Will the judge’s compromise work in the long run? Washington University School of Law Professor Gregory Magarian says the issue is complicated because it covers an uncovered aspect of case law.

“The legal status of the President’s Twitter account is a new legal issue,” Magarian told Law&Crime in an interview. “The judge appears to be trying to find a technological solution to avoid a legal problem.”

Now is as good a time as any to review how muting on Twitter works. You can read the company’s full explanation here, but simply put, it’s like placing blinders on your account. Muted accounts can reply to or see your messages, but you won’t receive notifications if that account tags you. You won’t even see their replies if you click on a conversation they’ve participated in. You can also mute accounts you follow. If you do, their tweets won’t show up on your timeline, but you’ll get notifications if they tag you in a tweet, and you will see their replies in conversations.

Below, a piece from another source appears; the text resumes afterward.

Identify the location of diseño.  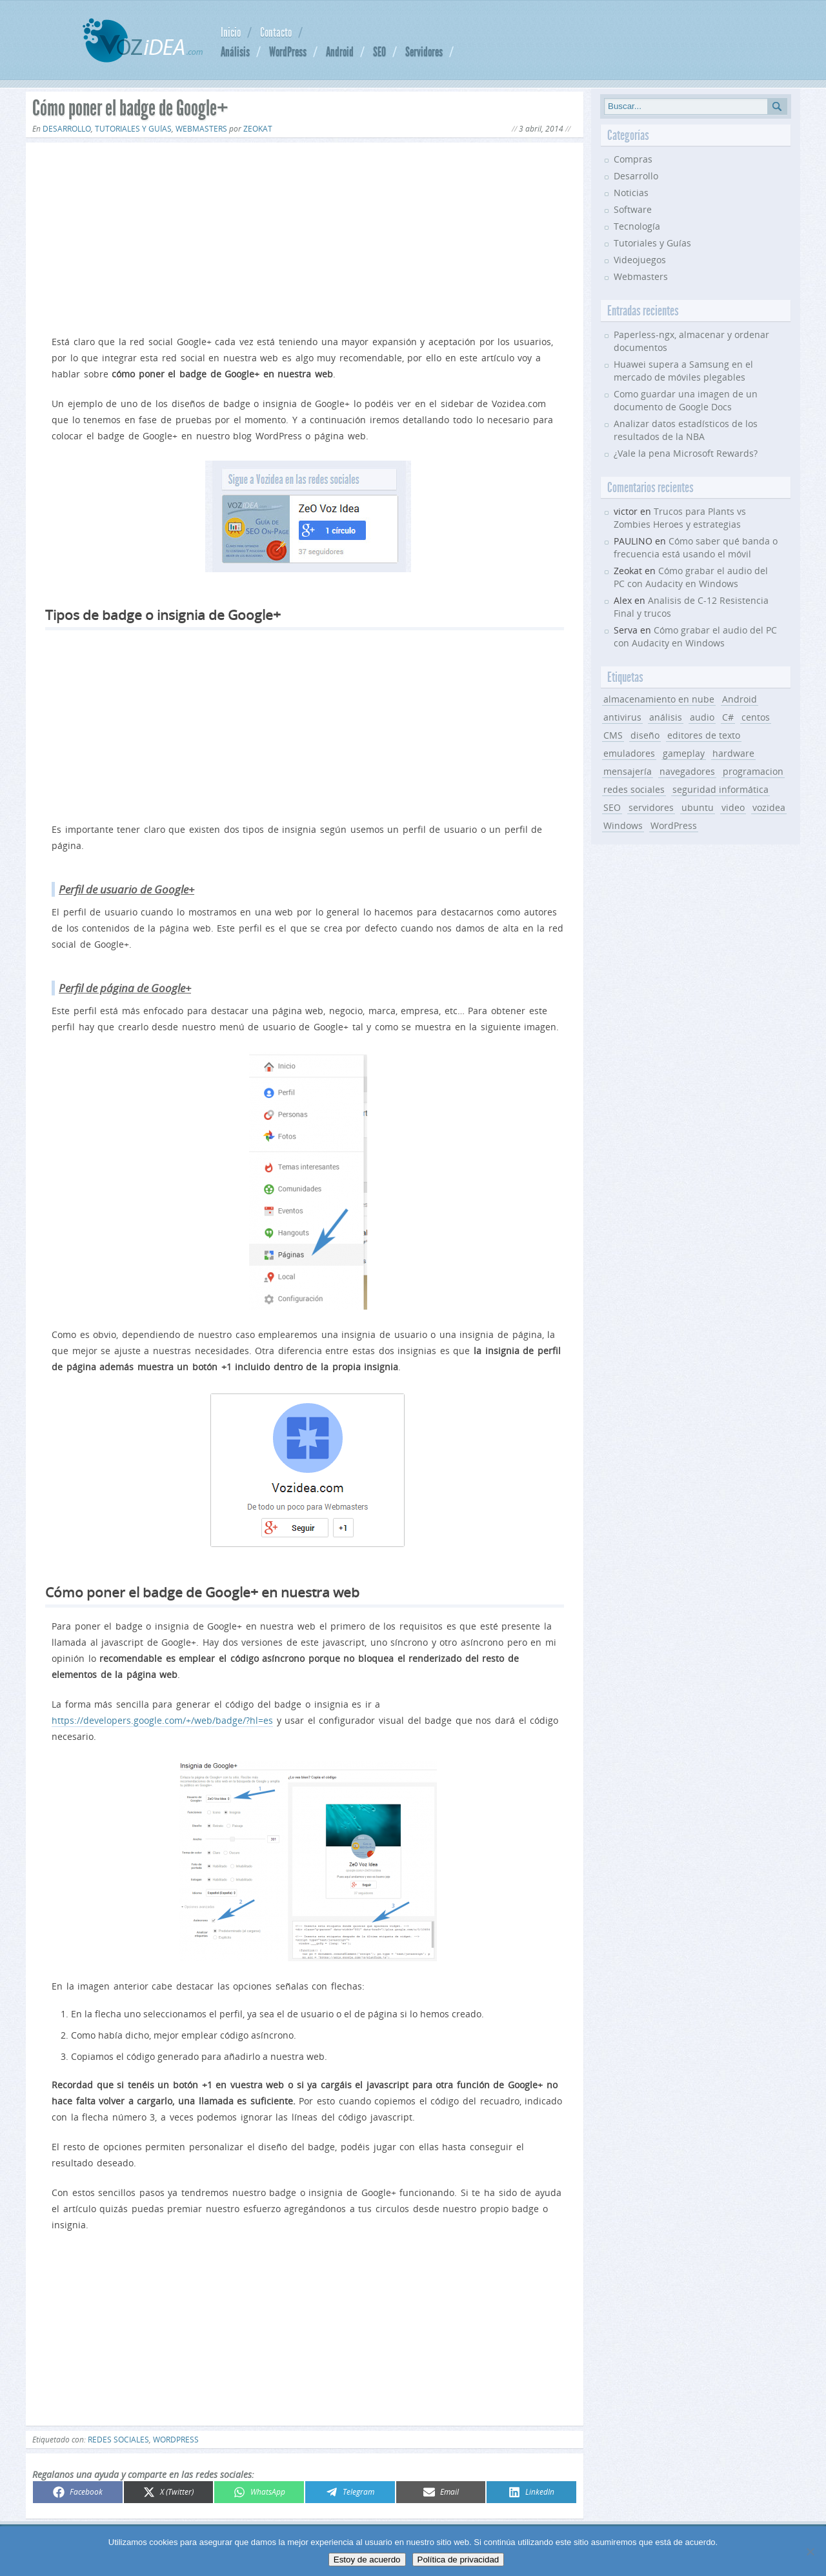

As a clarifying example, let’s say Trump muted Rebecca Buckwalter-Poza, one of the plaintiffs in the lawsuit. He isn’t following her, so he would neither receive notifications if she tagged him in a post, nor would he see her comments if she replied to one of his tweets, though such messages would be visible to anyone else. To see her tweets, he’d largely have to manually go to her profile page.

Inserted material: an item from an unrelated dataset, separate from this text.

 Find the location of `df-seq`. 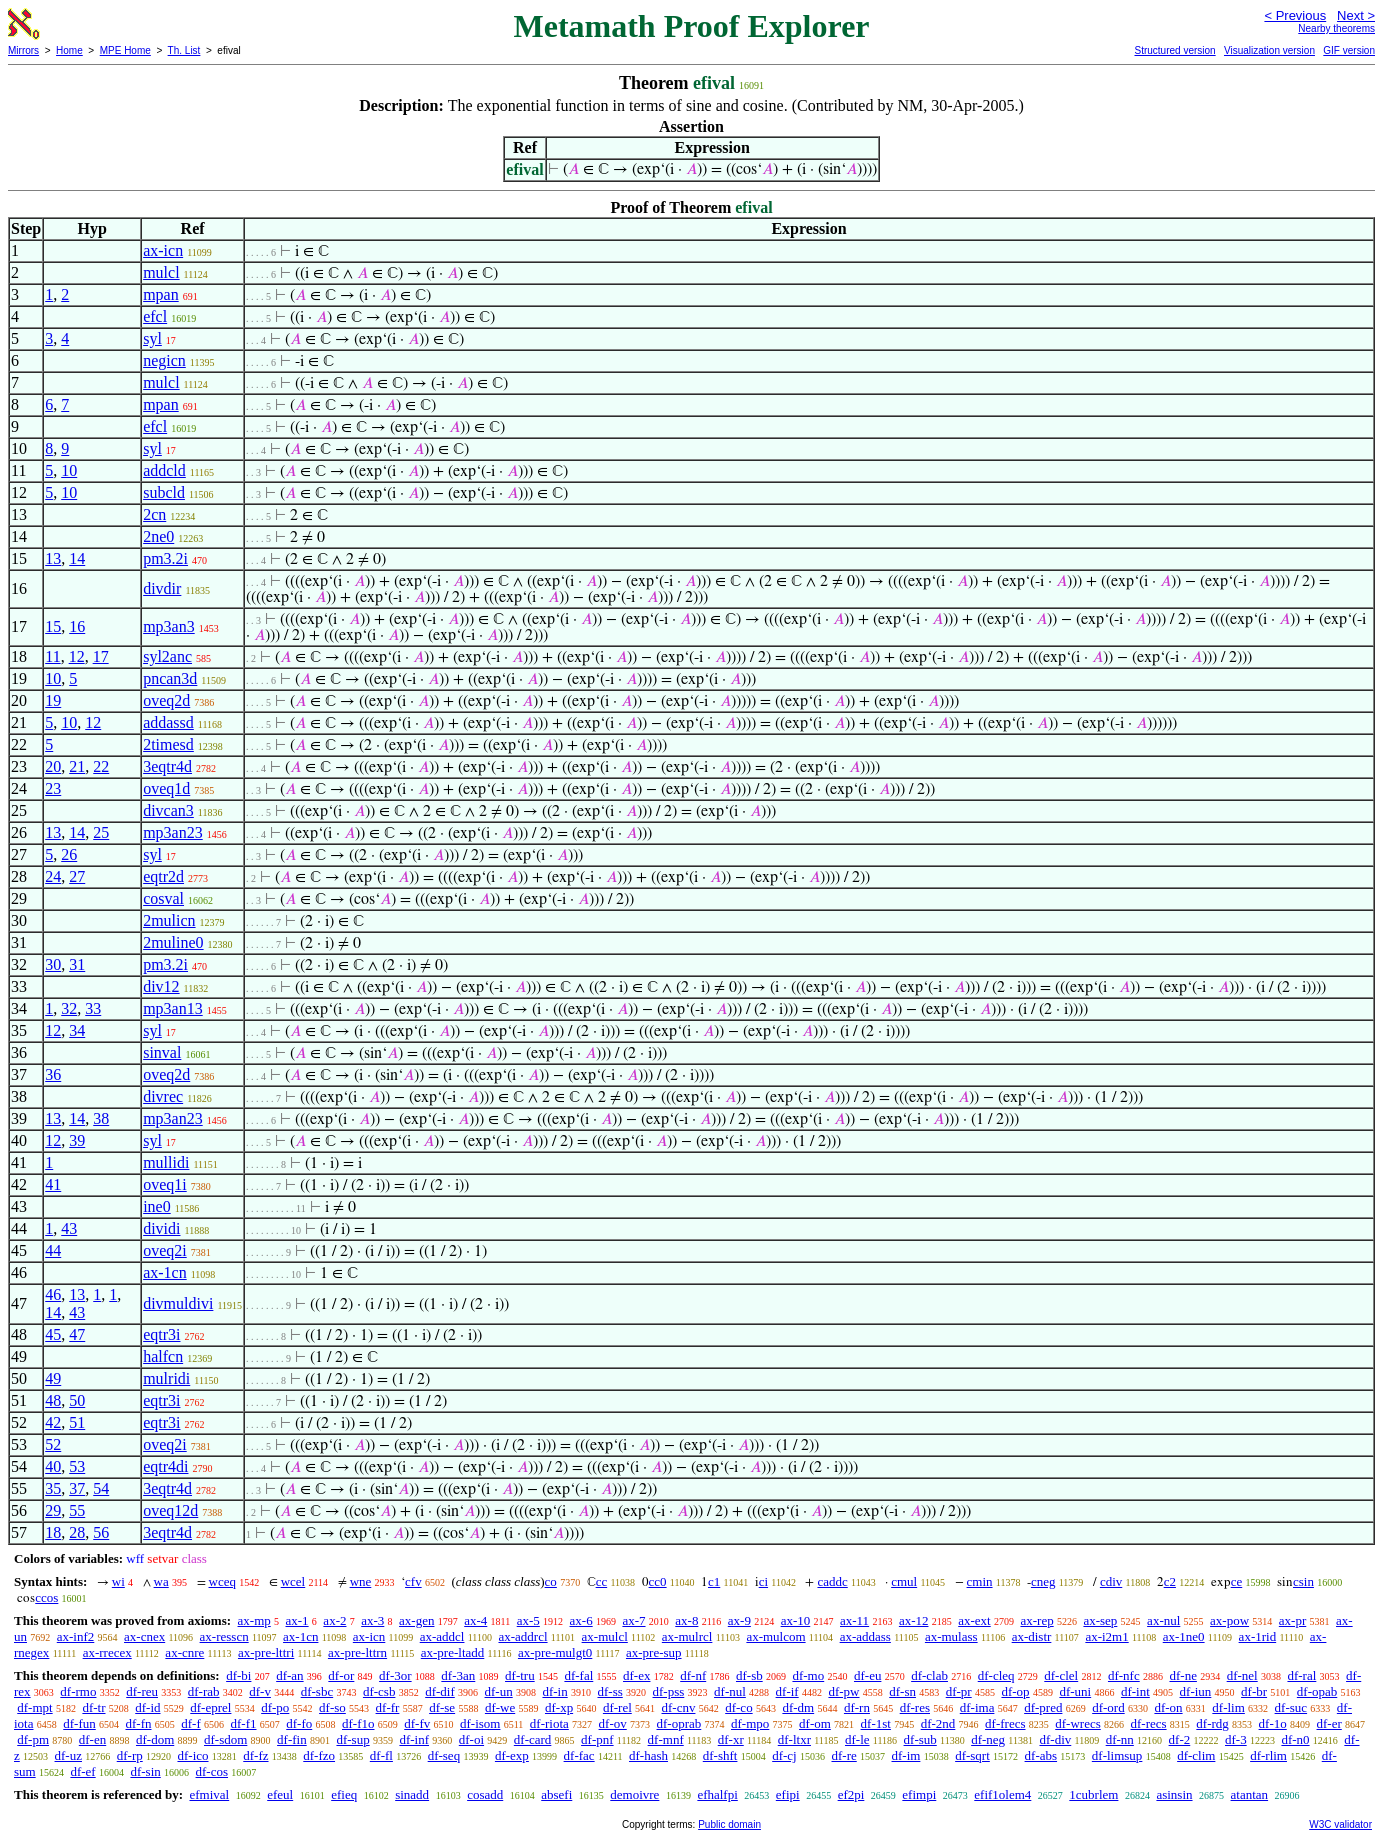 df-seq is located at coordinates (444, 1755).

Magarian said that at first glance, the judge’s suggested compromise might be a better deal for the Knight Institute, than for the government.

“Ultimately, I doubt the parties will settle, and the judge will have to dig into the First Amendment issue,” he said.

We’ll have to wait and see if the settlement happens. Both sides responded after press time to a Law&Crime request for comment. The Department of Justice declined to issue a statement, but the Knight First Amendment Institute had something to say.

“We’ve said from the outset that muting would be a less restrictive alternative than blocking, so we were pleased the judge raised this possibility,” Jameel Jaffer, the Knight First Amendment Institute’s executive director, wrote in a statement. “But given that the government has argued that the president’s Twitter account isn’t subject to the First Amendment at all, and that the court doesn’t have the power to order the president or his aides to do anything, it would be a pretty remarkable about-face if the government were to propose a settlement at this point. We’d certainly be open to hearing from them, though.”

Note: The DOJ and Knight First Amendment Institute both responded to a Law&Crime request for comment. This article has been updated accordingly.